(Beginning of LISTED ENTRIES)

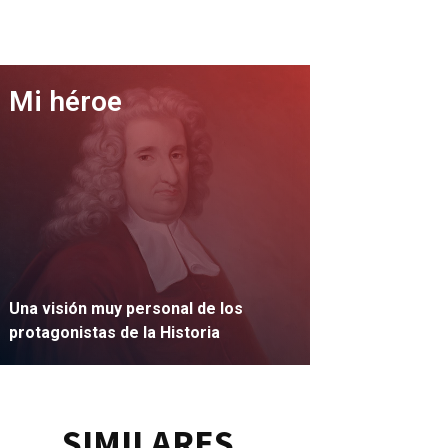
Mi héroe
Una visión muy personal de los
protagonistas de la Historia
IR
SIMILARES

(End of LISTED ENTRIES)

◆ **YOUR INSTRUCTIONS**:
Set down the entries word for word, omitting all pictures.

◆ **YOUR SOLUTION**:
Mi héroe
Una visión muy personal de los
protagonistas de la Historia
IR
SIMILARES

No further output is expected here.